The Microsoft Azure CTO revealed that just by changing 1% of the data set — for example, using a backdoor — an attacker could cause a model to misclassify items or produce malware. Some of these data poisoning efforts are easily demonstrated, such as the effect of adding just a small amount of digital noise to a picture by appending data at the end of a JPEG file, which can cause models to misclassify images. He showed one example of a photograph of a panda that, when enough digital noise was added to the file, was classified as a monkey.
Not all backdoors are evil, Russinovich took pains to mention. They could be used to fingerprint a model which can be examined by software to ensure its authenticity and integrity. This could be oddball questions that are added to the code and unlikely to be asked by real users.

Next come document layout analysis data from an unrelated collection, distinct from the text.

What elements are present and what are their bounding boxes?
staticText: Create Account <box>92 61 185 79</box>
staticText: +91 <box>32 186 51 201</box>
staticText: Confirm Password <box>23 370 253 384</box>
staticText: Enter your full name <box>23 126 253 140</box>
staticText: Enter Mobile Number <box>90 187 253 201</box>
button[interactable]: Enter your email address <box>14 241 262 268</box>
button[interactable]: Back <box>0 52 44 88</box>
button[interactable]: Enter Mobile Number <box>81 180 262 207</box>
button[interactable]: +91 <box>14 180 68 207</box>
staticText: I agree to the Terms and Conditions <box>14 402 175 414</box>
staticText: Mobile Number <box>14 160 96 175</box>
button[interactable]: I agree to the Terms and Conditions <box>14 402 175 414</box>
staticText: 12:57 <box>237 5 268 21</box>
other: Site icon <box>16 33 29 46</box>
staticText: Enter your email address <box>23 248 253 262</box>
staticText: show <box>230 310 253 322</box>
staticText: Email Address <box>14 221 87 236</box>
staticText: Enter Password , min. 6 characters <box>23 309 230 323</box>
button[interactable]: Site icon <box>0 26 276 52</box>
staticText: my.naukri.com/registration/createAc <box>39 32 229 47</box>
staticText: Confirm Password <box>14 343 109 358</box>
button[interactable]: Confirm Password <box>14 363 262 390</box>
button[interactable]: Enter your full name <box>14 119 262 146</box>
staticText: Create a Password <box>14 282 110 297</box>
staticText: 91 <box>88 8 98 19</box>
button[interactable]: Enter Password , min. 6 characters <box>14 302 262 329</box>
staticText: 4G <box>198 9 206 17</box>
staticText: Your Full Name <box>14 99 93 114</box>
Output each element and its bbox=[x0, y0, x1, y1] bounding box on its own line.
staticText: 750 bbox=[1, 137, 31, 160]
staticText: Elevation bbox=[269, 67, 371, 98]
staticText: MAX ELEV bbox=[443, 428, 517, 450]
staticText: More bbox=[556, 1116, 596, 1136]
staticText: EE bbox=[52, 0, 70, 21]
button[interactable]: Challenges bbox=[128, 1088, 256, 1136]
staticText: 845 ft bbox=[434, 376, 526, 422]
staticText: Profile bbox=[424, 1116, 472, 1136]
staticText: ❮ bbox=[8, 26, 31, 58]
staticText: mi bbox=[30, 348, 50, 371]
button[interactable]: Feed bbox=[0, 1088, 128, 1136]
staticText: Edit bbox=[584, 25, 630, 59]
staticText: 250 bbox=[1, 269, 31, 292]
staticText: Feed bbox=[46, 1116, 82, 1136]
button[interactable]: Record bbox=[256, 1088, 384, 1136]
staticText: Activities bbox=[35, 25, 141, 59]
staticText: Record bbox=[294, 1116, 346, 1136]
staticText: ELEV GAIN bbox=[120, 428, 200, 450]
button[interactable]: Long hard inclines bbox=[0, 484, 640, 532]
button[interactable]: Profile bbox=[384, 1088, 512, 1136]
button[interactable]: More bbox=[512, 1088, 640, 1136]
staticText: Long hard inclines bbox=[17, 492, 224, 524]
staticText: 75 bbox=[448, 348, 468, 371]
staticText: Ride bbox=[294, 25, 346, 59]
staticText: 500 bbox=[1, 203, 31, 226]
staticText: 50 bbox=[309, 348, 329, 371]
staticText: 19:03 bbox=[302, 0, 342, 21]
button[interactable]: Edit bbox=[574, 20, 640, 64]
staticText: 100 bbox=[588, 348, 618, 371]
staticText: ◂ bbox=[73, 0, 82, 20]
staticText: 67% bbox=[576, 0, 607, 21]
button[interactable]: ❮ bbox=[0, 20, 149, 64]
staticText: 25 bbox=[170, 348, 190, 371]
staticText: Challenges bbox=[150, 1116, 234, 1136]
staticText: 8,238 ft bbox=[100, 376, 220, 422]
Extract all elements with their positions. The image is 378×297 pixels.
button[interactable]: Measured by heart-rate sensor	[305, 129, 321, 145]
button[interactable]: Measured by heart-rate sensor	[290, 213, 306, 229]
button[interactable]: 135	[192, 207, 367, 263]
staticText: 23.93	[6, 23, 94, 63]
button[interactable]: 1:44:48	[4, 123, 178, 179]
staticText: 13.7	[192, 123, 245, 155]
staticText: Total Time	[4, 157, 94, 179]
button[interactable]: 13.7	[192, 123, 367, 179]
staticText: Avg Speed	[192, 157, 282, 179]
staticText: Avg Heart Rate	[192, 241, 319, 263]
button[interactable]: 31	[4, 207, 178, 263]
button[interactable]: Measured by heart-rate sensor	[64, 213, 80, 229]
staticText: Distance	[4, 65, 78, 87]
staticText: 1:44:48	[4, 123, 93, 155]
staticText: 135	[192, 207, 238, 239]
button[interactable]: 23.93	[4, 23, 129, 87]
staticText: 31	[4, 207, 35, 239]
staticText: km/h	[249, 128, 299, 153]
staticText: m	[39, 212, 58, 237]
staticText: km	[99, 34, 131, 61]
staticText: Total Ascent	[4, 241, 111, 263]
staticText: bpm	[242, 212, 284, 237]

Probably the most infamous generative AI attacks are concerned with prompt injection techniques. These are “really insidious because someone can influence just more than the current dialog with a single user,” he said.
Russinovich demonstrated how this works, with a piece of hidden text that was injected into a dialog that could result in leaking private data, and what he calls a “cross prompt injection attack,” harking back to the processes used in creating web cross site scripting exploits. This means users, sessions, and content all need to be isolated from one another.
The top of the threat stack, according to Microsoft
The top of the threat stack and various user-related threats, according to Russinovich, includes disclosing sensitive data, using jailbreaking techniques to take control over AI models, and have third-party apps and model plug-ins forced into leaking data or getting around restrictions on offensive or inappropriate content.
One of these attacks he wrote about last month, calling it Crescendo. This attack can bypass various content safety filters and essentially turn the model on itself to generate malicious content through a series of carefully crafted prompts. He showed how ChatGPT could be used to divulge the ingredients of a Molotov Cocktail, even though its first response was to deny this information.